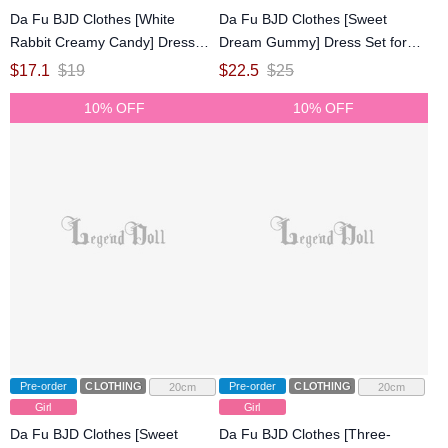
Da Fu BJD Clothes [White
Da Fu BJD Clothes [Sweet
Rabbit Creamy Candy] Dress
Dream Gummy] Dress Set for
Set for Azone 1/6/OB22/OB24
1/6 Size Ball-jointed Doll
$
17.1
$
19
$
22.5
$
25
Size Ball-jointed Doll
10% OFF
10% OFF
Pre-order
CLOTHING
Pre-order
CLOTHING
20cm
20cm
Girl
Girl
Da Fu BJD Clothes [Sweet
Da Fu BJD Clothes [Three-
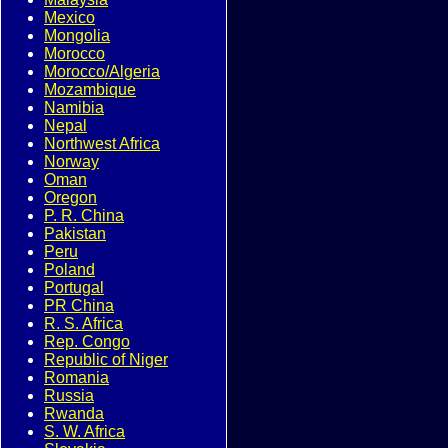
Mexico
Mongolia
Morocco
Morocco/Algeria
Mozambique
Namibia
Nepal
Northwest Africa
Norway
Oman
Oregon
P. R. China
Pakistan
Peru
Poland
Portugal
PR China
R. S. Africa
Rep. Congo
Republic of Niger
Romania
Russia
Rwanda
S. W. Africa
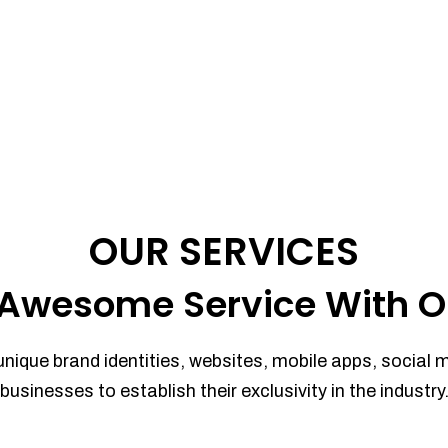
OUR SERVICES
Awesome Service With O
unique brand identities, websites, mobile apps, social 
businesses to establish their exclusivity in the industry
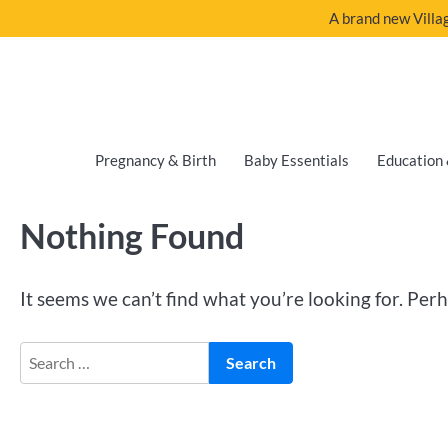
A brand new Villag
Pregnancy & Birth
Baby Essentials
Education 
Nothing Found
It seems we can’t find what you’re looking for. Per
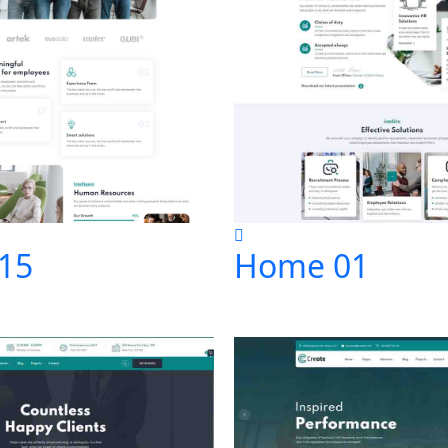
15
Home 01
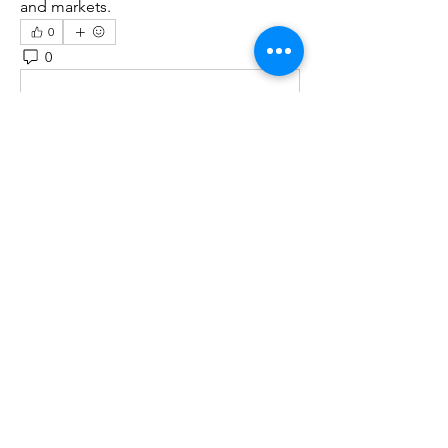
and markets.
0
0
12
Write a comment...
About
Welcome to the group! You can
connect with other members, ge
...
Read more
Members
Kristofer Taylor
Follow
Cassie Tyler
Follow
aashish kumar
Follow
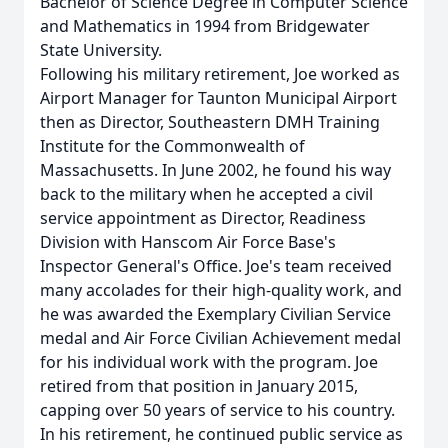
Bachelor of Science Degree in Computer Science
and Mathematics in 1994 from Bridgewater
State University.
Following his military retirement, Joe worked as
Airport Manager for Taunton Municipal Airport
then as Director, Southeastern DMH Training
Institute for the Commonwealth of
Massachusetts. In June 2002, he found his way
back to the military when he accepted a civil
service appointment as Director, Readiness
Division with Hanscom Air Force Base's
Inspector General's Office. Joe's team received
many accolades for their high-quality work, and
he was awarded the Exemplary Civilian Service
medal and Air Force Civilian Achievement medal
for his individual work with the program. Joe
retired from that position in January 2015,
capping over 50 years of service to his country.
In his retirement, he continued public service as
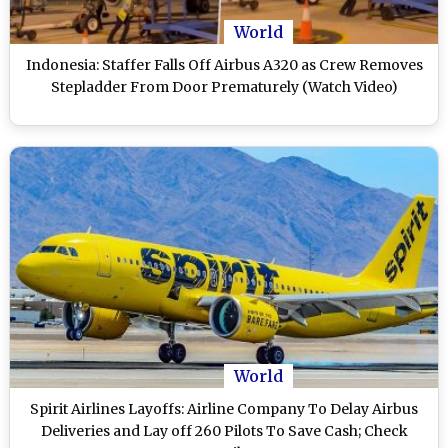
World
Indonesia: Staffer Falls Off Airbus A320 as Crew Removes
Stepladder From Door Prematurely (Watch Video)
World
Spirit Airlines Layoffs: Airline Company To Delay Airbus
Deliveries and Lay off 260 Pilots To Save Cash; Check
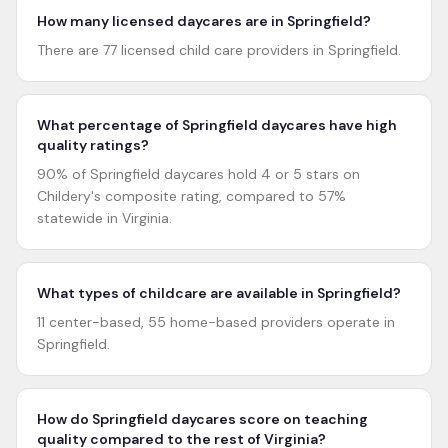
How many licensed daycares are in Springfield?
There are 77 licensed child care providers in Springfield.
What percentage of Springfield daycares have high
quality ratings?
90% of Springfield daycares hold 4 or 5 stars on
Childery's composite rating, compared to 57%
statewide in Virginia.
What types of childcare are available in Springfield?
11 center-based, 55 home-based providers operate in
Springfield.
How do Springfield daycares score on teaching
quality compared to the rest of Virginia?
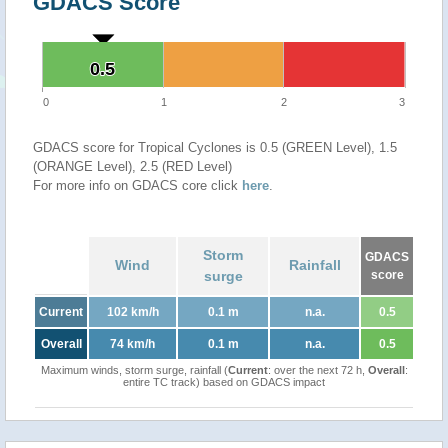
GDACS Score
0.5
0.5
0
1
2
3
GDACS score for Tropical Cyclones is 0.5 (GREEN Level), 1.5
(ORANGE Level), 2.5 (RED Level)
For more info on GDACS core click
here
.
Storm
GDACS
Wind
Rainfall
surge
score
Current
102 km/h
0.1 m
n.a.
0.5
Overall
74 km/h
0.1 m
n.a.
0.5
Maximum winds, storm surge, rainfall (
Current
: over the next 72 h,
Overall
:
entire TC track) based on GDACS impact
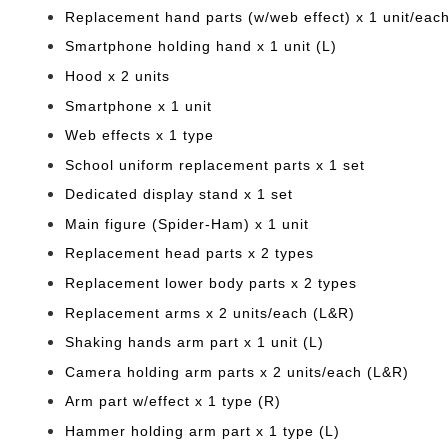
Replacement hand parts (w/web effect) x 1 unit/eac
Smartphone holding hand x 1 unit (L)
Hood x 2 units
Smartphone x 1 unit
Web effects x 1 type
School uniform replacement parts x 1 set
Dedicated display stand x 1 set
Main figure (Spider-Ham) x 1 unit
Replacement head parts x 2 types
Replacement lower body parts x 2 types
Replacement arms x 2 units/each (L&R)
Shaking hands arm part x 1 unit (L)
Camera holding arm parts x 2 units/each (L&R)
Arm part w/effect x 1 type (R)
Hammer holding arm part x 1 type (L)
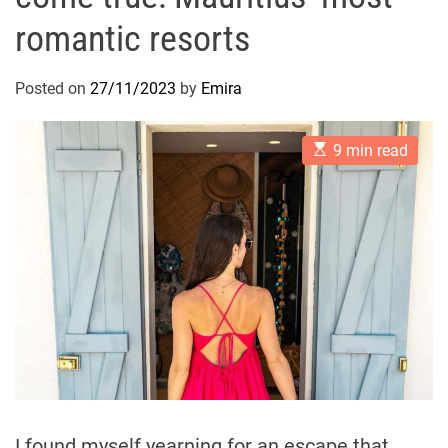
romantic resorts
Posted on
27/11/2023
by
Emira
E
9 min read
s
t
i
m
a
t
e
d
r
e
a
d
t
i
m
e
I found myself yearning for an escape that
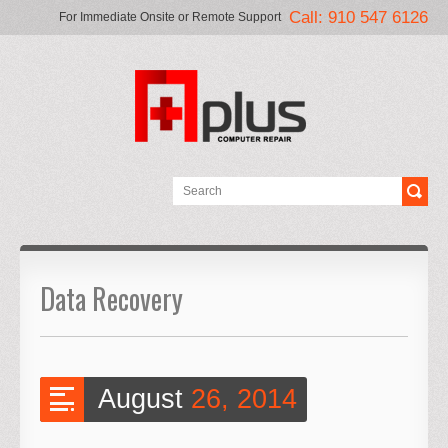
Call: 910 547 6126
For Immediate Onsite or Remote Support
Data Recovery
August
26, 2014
:::::
■ Your goal: In your copy of the listing above, every line must match exactly and no picture may appear.

■ Answer area:
Da Fu BJD Clothes [White
Da Fu BJD Clothes [Sweet
Rabbit Creamy Candy] Dress
Dream Gummy] Dress Set for
Set for Azone 1/6/OB22/OB24
1/6 Size Ball-jointed Doll
$
17.1
$
19
$
22.5
$
25
Size Ball-jointed Doll
10% OFF
10% OFF
Pre-order
CLOTHING
Pre-order
CLOTHING
20cm
20cm
Girl
Girl
Da Fu BJD Clothes [Sweet
Da Fu BJD Clothes [Three-
Mexico
Mongolia
Morocco
Morocco/Algeria
Mozambique
Namibia
Nepal
Northwest Africa
Norway
Oman
Oregon
P. R. China
Pakistan
Peru
Poland
Portugal
PR China
R. S. Africa
Rep. Congo
Republic of Niger
Romania
Russia
Rwanda
S. W. Africa
OUR SERVICES
Awesome Service With O
unique brand identities, websites, mobile apps, social 
businesses to establish their exclusivity in the industry
A brand new Villag
Pregnancy & Birth
Baby Essentials
Education 
Nothing Found
It seems we can’t find what you’re looking for. Per
15
Home 01
and markets.
0
0
12
Write a comment...
About
Welcome to the group! You can
connect with other members, ge
...
Read more
Members
Kristofer Taylor
Follow
Cassie Tyler
Follow
aashish kumar
Follow
Bachelor of Science Degree in Computer Science
and Mathematics in 1994 from Bridgewater
State University.
Following his military retirement, Joe worked as
Airport Manager for Taunton Municipal Airport
then as Director, Southeastern DMH Training
Institute for the Commonwealth of
Massachusetts. In June 2002, he found his way
back to the military when he accepted a civil
service appointment as Director, Readiness
Division with Hanscom Air Force Base's
Inspector General's Office. Joe's team received
many accolades for their high-quality work, and
he was awarded the Exemplary Civilian Service
medal and Air Force Civilian Achievement medal
for his individual work with the program. Joe
retired from that position in January 2015,
capping over 50 years of service to his country.
In his retirement, he continued public service as
World
Indonesia: Staffer Falls Off Airbus A320 as Crew Removes
Stepladder From Door Prematurely (Watch Video)
World
Spirit Airlines Layoffs: Airline Company To Delay Airbus
Deliveries and Lay off 260 Pilots To Save Cash; Check
How many licensed daycares are in Springfield?
There are 77 licensed child care providers in Springfield.
What percentage of Springfield daycares have high
quality ratings?
90% of Springfield daycares hold 4 or 5 stars on
Childery's composite rating, compared to 57%
statewide in Virginia.
What types of childcare are available in Springfield?
11 center-based, 55 home-based providers operate in
Springfield.
How do Springfield daycares score on teaching
quality compared to the rest of Virginia?
GDACS Score
0.5
0.5
0
1
2
3
GDACS score for Tropical Cyclones is 0.5 (GREEN Level), 1.5
(ORANGE Level), 2.5 (RED Level)
For more info on GDACS core click
here
.
Storm
GDACS
Wind
Rainfall
surge
score
Current
102 km/h
0.1 m
n.a.
0.5
Overall
74 km/h
0.1 m
n.a.
0.5
Maximum winds, storm surge, rainfall (
Current
: over the next 72 h,
Overall
:
entire TC track) based on GDACS impact
Replacement hand parts (w/web effect) x 1 unit/eac
Smartphone holding hand x 1 unit (L)
Hood x 2 units
Smartphone x 1 unit
Web effects x 1 type
School uniform replacement parts x 1 set
Dedicated display stand x 1 set
Main figure (Spider-Ham) x 1 unit
Replacement head parts x 2 types
Replacement lower body parts x 2 types
Replacement arms x 2 units/each (L&R)
Shaking hands arm part x 1 unit (L)
Camera holding arm parts x 2 units/each (L&R)
Arm part w/effect x 1 type (R)
Hammer holding arm part x 1 type (L)
romantic resorts
Posted on
27/11/2023
by
Emira
E
9 min read
s
t
i
m
a
t
e
d
r
e
a
d
t
i
m
e
I found myself yearning for an escape that
Call: 910 547 6126
For Immediate Onsite or Remote Support
Data Recovery
August
26, 2014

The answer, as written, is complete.